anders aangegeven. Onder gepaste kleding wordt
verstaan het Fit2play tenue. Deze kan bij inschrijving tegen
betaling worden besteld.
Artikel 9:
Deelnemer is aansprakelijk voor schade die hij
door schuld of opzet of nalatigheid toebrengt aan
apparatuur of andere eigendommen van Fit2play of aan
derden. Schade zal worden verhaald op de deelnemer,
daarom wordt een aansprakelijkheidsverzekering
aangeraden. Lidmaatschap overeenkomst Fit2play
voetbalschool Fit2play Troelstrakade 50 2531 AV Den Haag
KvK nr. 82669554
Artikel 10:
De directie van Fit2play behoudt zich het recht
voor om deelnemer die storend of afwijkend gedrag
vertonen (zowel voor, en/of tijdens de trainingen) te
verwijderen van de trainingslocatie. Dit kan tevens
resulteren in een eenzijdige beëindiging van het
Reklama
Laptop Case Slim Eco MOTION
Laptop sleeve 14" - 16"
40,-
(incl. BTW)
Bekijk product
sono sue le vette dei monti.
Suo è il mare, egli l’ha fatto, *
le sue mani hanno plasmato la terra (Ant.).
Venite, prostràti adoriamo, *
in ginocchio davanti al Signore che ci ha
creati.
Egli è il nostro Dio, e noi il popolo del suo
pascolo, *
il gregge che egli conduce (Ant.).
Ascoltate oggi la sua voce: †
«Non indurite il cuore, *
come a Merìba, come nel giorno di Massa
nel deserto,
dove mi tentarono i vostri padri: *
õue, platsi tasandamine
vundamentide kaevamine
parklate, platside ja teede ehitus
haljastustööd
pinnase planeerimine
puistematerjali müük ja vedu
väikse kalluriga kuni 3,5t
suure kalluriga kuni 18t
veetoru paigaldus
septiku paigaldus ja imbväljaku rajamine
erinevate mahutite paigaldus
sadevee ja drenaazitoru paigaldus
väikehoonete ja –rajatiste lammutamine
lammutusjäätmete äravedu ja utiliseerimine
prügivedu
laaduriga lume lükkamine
• • •
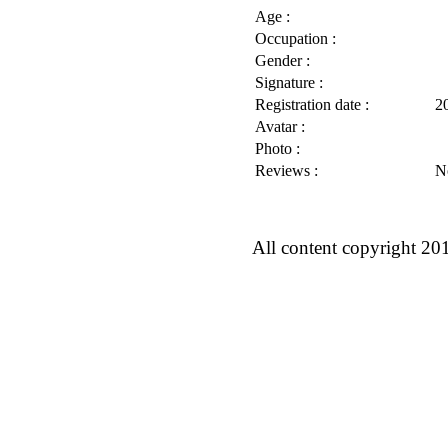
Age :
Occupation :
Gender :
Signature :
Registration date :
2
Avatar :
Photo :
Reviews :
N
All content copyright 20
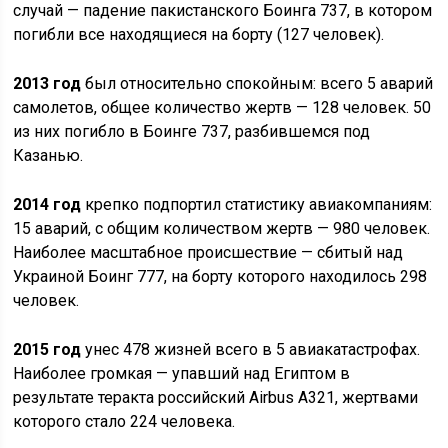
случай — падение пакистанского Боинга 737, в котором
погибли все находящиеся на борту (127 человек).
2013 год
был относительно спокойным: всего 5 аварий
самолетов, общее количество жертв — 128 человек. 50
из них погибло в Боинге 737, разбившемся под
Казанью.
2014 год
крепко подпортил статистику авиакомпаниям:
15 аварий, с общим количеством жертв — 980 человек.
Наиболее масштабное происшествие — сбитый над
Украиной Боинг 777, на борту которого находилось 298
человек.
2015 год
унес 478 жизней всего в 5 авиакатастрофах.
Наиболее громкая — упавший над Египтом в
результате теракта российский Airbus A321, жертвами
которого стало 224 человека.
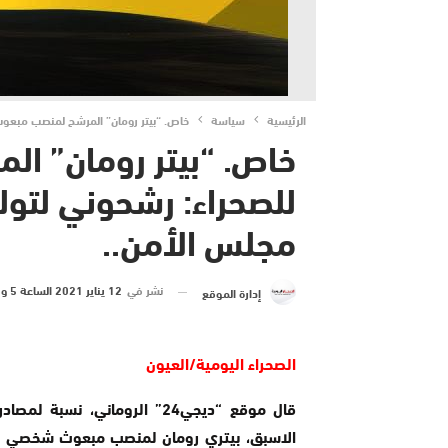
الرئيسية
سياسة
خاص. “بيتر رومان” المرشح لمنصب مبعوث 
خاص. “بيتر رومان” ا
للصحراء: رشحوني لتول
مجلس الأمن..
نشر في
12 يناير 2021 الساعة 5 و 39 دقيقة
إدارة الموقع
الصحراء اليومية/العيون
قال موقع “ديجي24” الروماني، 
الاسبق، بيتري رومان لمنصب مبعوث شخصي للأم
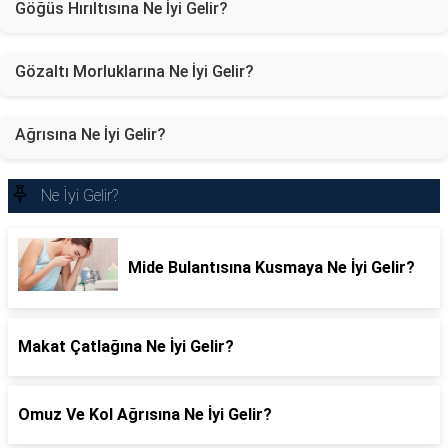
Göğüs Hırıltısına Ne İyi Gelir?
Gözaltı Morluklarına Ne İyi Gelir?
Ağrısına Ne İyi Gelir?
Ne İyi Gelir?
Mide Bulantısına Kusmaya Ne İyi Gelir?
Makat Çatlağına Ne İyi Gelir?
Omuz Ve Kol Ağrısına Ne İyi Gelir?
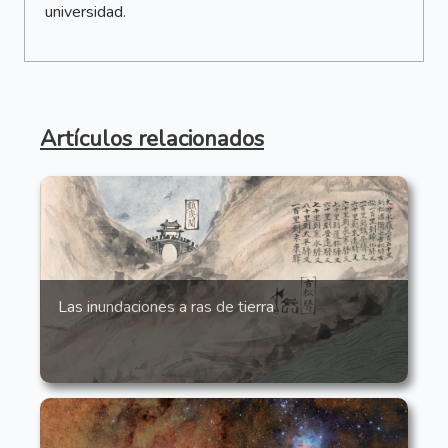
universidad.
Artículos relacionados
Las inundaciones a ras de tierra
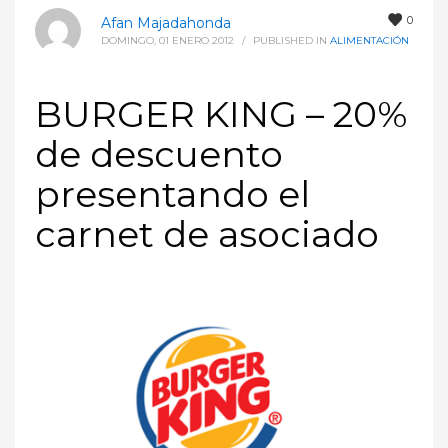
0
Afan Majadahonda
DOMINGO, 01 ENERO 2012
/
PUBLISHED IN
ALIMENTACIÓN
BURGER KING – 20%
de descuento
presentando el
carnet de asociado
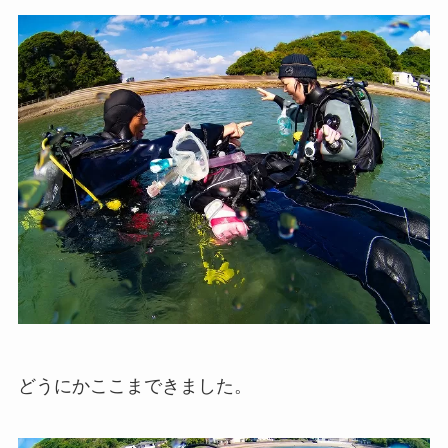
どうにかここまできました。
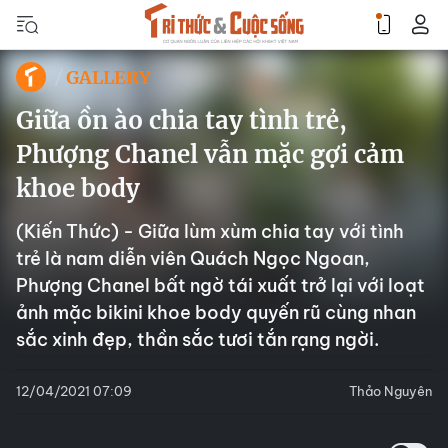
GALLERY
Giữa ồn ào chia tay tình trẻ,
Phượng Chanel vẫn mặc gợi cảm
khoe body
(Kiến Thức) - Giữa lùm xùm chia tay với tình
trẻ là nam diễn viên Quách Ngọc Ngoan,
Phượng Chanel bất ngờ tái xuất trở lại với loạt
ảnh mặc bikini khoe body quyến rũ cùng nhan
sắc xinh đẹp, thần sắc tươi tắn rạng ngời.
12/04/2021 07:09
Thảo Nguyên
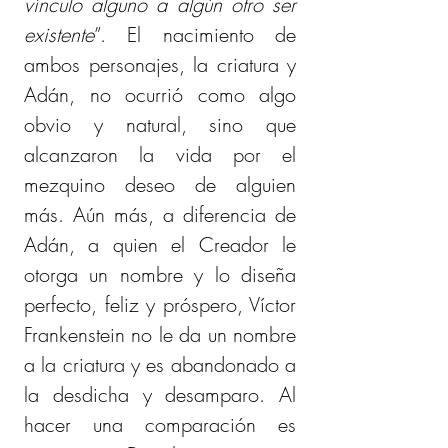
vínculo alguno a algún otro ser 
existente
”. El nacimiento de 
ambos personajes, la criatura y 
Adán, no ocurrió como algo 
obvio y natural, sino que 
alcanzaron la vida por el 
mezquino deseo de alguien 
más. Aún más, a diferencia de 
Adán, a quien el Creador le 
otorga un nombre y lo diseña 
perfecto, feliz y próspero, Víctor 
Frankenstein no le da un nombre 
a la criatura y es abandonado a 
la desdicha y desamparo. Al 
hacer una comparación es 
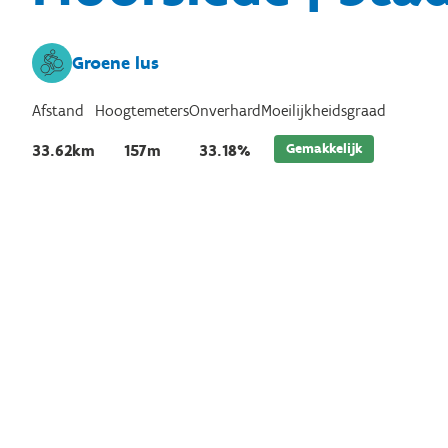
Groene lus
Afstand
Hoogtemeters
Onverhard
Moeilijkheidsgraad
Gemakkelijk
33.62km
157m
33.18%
• • •
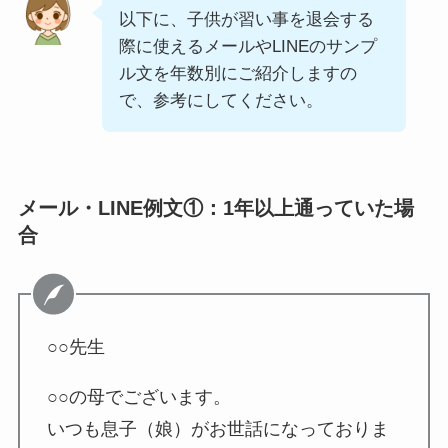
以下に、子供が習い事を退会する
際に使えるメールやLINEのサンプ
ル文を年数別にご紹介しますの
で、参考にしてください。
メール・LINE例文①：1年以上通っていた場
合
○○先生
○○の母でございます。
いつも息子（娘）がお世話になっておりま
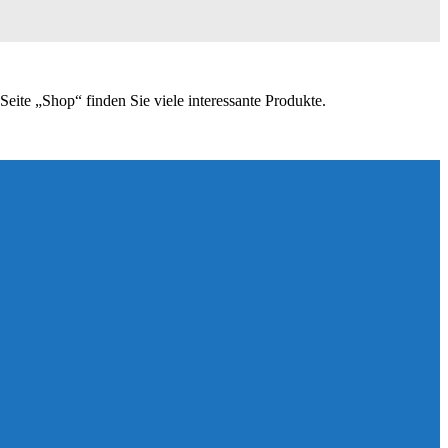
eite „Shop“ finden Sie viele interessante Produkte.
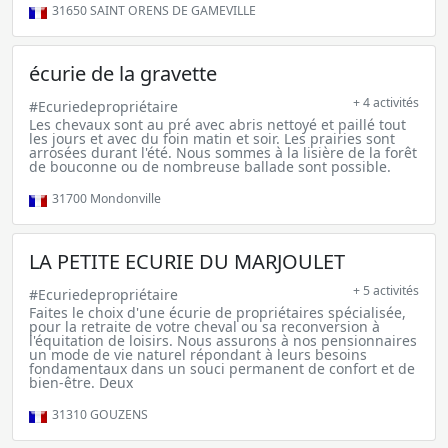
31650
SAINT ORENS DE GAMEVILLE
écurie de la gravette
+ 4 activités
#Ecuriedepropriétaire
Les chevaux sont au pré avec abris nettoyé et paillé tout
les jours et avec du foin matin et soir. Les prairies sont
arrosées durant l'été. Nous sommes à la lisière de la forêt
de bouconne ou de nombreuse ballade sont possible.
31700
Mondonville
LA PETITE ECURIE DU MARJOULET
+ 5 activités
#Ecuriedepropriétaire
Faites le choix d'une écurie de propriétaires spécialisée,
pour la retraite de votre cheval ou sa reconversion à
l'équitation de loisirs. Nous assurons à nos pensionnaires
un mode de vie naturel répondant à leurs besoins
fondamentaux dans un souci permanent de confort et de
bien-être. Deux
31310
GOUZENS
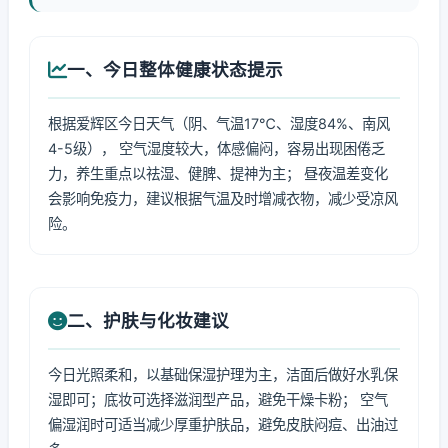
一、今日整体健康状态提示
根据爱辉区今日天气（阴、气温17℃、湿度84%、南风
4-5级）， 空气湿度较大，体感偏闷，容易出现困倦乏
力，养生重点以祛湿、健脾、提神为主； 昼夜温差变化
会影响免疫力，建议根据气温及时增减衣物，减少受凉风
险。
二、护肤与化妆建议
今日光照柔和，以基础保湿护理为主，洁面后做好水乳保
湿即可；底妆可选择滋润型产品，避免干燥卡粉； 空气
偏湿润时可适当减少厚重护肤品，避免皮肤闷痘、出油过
• • •
WHAT IS EXPECTED:
Tally every line of the listing that holds the string "écurie", then give the number by itself.

RESPONSE:
2